A floating tidal energy project in the Bay of Fundy has been successfully connected to Nova Scotia’s grid, an undertaking that marks a milestone for Canada’s marine energy ambitions, say proponents, as the bay’s tidal resources could be harnessed for thousands of megawatts of clean energy in the future.
Looking like a cross between a catamaran and a rake with wind turbines on its tines, the red-and-white PLAT-I 6.4 in-stream project is the brainchild of Edinburgh-based ocean energy specialist, Sustainable Marine, and the product of almost a decade of painstaking development and testing, reports New Civil Engineer.
PLAT’s successful connection to the grid—a Canadian tidal energy first—is concrete proof that “the Bay of Fundy’s huge tidal energy resource—which contains more than four times the combined flow of every freshwater river in the world—can be effectively harnessed, providing up to 2,500 MW of clean and predictable energy for Canada.”
Sustainable Marine’s success owes in part to its ability to plug into the 30 MW of capacity the Nova Scotia government allocated to the Fundy Ocean Research Centre for Energy (FORCE) via demonstration permits and berths.

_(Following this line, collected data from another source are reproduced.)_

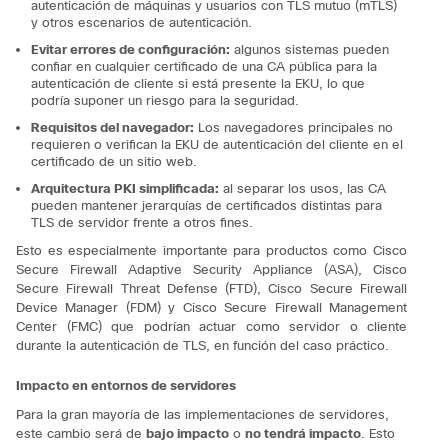
autenticación de máquinas y usuarios con TLS mutuo (mTLS)
y otros escenarios de autenticación.
Evitar errores de configuración:
algunos sistemas pueden
confiar en
cualquier
certificado de una CA pública para la
autenticación de cliente si está presente la EKU, lo que
podría suponer un riesgo para la seguridad.
Requisitos del navegador:
Los navegadores principales no
requieren o verifican la EKU de autenticación del cliente en el
certificado de un sitio web.
Arquitectura PKI simplificada:
al separar los usos, las CA
pueden mantener jerarquías de certificados distintas para
TLS de servidor frente a otros fines.
Esto es especialmente importante para productos como Cisco
Secure Firewall Adaptive Security Appliance (ASA), Cisco
Secure Firewall Threat Defense (FTD), Cisco Secure Firewall
Device Manager (FDM) y Cisco Secure Firewall Management
Center (FMC) que podrían actuar como servidor o cliente
durante la autenticación de TLS, en función del caso práctico.
Impacto en entornos de servidores
Para la gran mayoría de las implementaciones de servidores,
este cambio será de
bajo impacto
o
no tendrá impacto
.
Esto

As a “pathway to reduce costs en route to commercial projects,” the province has also put in place a regulatory framework to deliver “up to 300 MW of installed capacity.”
All of which “further aligns with the region’s net-zero commitments to accelerate the phaseout of coal-fired electricity by 2030,” adds New Civil Engineer.
Noting that “achieving ‘first power’ to the grid from our new platform in Grand Passage signals a real inflection point for our business,” Sustainable Marine CEO Jason Hayman heralded his company’s collaboration with FORCE as enabling “a staged and step-by-step approach to manage the technical risks and prove the ultra-low environmental impact of our technology.”
Hayman vowed to continue forward with great care, with the project “continuing to actively monitor for any interactions with marine animals.”
In its post on the milestone hookup, Ocean Energy Europe writes that “the current deployment in Grand Passage will also be used to test a multi-sensor Environmental Monitoring System (EMS) located onboard PLAT-I 6.4, linking underwater cameras, hydrophones, echosounders, and acoustic fish tag receivers.” Noting that this system “provides livestreamed data to record marine life in the vicinity of the platform,” Ocean Energy says the aim of the testing is “to demonstrate that a monitoring system can work in these highly energetic environments when visibility is reduced, such as during hours of darkness, or in turbid waters.”
Hayman said Sustainable Marine’s “overarching company mission to help coastal and island communities achieve energy independence and fight climate change by harvesting clean energy from the waters around them.”